Infinite Ocean concept question

Hi folks,

I’m currently trying to build my own ocean shader (gerstner-based, entirely in blueprints so far, because every time I think about brushing up on my C++ skillls I get severe anxiety) and I’m at a point where I’d like to try and implement the illusion of an infinite ocean. The ocean does not actually have to be infinite, it just has to provide me with a large enough area to sail around in and look like it’s reaching the horizon.

Now, obviously I could just scale up the plane with my ocean shader and call it a day, but that’d be pretty inefficient. My current idea was therefore to have a “pizza” mesh that moves around with the player and is divided into several rings with lower subdivisions the further out you go. The central part would have the actual water shader applied, the middle ring a simpler version of the shader with some displacement and the outer ring a very simple color shader that extends to the horizon. The idea here being that I’d only need to waste computational power on the small part of the ocean where the player can actually appreciate the detail and notice any changes (e.g weather).

My main question now is, does my concept make sense? Is there a better way? If so, what is it?

tl;dr: Want to make infinite looking ocean to sail around in. Have an idea of how to do it but don’t know if there isn’t a smarter way to do it. What do?

Most oceans are actually just a large mesh, but if you want ‘infinite’, then you might have to pull a few strings.

I think the concentric rings idea might be very fiddly, also, what good is it when they sail past the inner ring?

Another possibility might be a very large sphere ( after all, what the world is ). Rather than letting them sail, rotate the sphere.

Or… very big mesh, and move then UVs rather than the ship to give the impression of movement.

Download and check how the community ocean project does it.

It’s basically a procedural mesh with the material that gets rendered in chunks around you.
simple to do since its completely flat and the shader moves the vertices.
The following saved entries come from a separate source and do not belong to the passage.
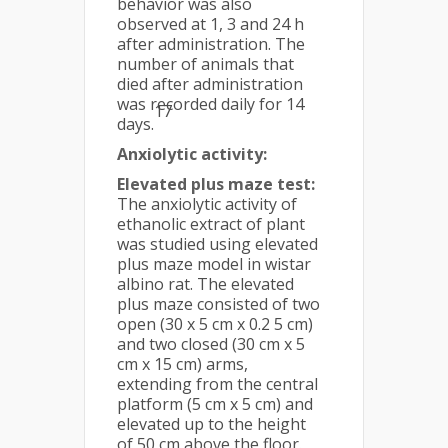
behavior was also
observed at 1, 3 and 24 h
after administration. The
number of animals that
died after administration
was recorded daily for 14
17
days.
Anxiolytic activity:
Elevated plus maze test:
The anxiolytic activity of
ethanolic extract of plant
was studied using elevated
plus maze model in wistar
albino rat. The elevated
plus maze consisted of two
open (30 x 5 cm x 0.2 5 cm)
and two closed (30 cm x 5
cm x 15 cm) arms,
extending from the central
platform (5 cm x 5 cm) and
elevated up to the height
of 50 cm above the floor.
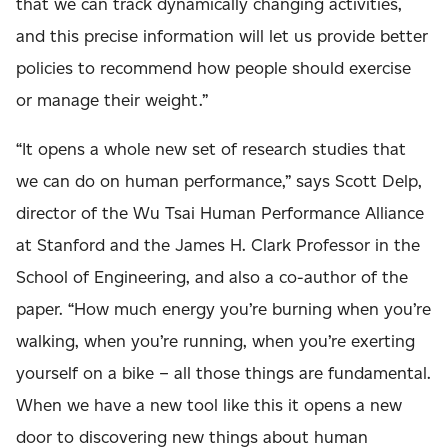
that we can track dynamically changing activities,
and this precise information will let us provide better
policies to recommend how people should exercise
or manage their weight.”
“It opens a whole new set of research studies that
we can do on human performance,” says Scott Delp,
director of the Wu Tsai Human Performance Alliance
at Stanford and the James H. Clark Professor in the
School of Engineering, and also a co-author of the
paper. “How much energy you’re burning when you’re
walking, when you’re running, when you’re exerting
yourself on a bike – all those things are fundamental.
When we have a new tool like this it opens a new
door to discovering new things about human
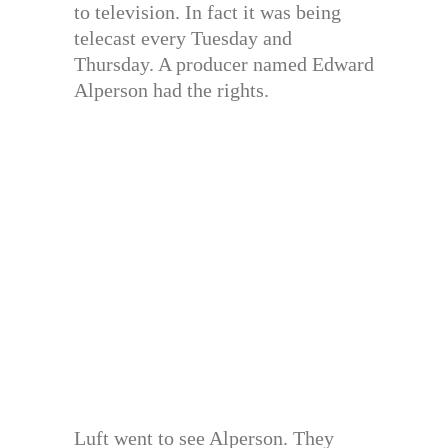
to television. In fact it was being
telecast every Tuesday and
Thursday. A producer named Edward
Alperson had the rights.
Luft went to see Alperson. They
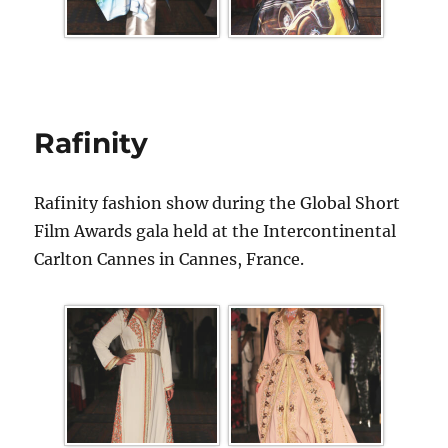
Rafinity
Rafinity fashion show during the Global Short
Film Awards gala held at the Intercontinental
Carlton Cannes in Cannes, France.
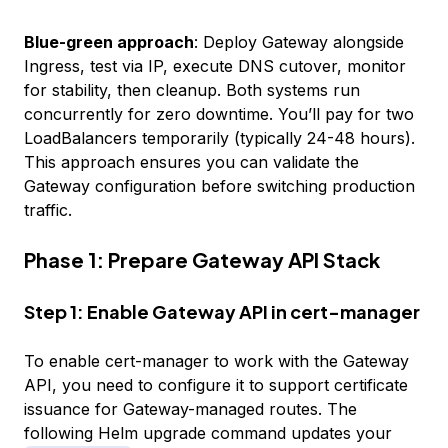
Blue-green approach
: Deploy Gateway alongside
Ingress, test via IP, execute DNS cutover, monitor
for stability, then cleanup. Both systems run
concurrently for zero downtime. You’ll pay for two
LoadBalancers temporarily (typically 24-48 hours).
This approach ensures you can validate the
Gateway configuration before switching production
traffic.
Phase 1: Prepare Gateway API Stack
Step 1: Enable Gateway API in cert-manager
To enable cert-manager to work with the Gateway
API, you need to configure it to support certificate
issuance for Gateway-managed routes. The
following Helm upgrade command updates your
Not sure if it extends to the horizon. But I can tell you that past 20 or 30m the wave Z become irrelevant. Having a flat plane with a normal map moving looks about the same.
so you just pack the gerstner result into a normal and use that across the whole thing.
Then just use a distance based solution to remove tessellation and the displacement gradually. Parameterize it and test distances that work for your project / resolutions. 4k needs maybe 40m.

Also. the pizza mesh may not be a bad idea tessellation wise because of how subdivision works. BUT. When you are at the center you always render the whole mesh. Making it a bad idea.
half a pizza, or a pizza based on field of view angle would be more efficient…
getting consistent distribution of vertex across slices isn’t going to happen though since it’s radial. Just keep that in mind.